Data to process:
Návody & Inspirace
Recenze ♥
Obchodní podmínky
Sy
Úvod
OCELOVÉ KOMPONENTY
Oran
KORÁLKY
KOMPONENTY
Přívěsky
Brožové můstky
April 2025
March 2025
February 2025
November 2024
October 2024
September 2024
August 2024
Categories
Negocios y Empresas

* * *

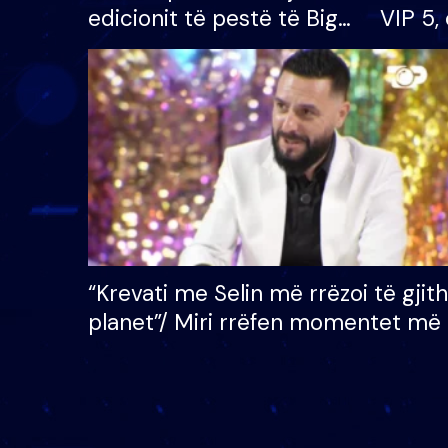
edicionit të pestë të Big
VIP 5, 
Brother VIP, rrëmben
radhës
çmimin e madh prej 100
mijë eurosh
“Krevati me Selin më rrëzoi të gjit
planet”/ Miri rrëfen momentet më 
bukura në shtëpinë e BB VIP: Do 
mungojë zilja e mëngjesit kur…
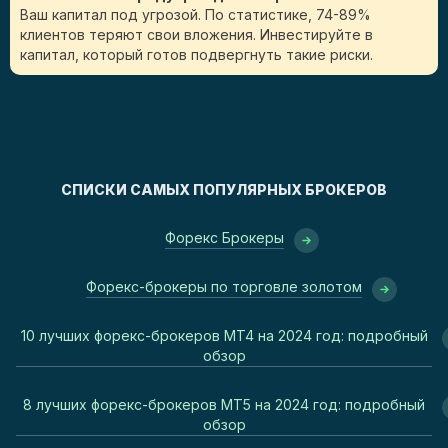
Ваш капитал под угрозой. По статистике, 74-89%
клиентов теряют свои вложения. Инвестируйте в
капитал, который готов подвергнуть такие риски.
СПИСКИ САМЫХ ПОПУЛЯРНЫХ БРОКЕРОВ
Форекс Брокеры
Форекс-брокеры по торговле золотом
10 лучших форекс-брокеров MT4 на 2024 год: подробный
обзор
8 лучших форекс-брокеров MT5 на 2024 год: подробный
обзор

What this task involves: What you return must be an exact retyping of the lines above starting at the line with "Návody & Inspirace" and ending at the line with "Negocios y Empresas", and nothing besides.

Answer below:
Návody & Inspirace
Recenze ♥
Obchodní podmínky
Sy
Úvod
OCELOVÉ KOMPONENTY
Oran
KORÁLKY
KOMPONENTY
Přívěsky
Brožové můstky
April 2025
March 2025
February 2025
November 2024
October 2024
September 2024
August 2024
Categories
Negocios y Empresas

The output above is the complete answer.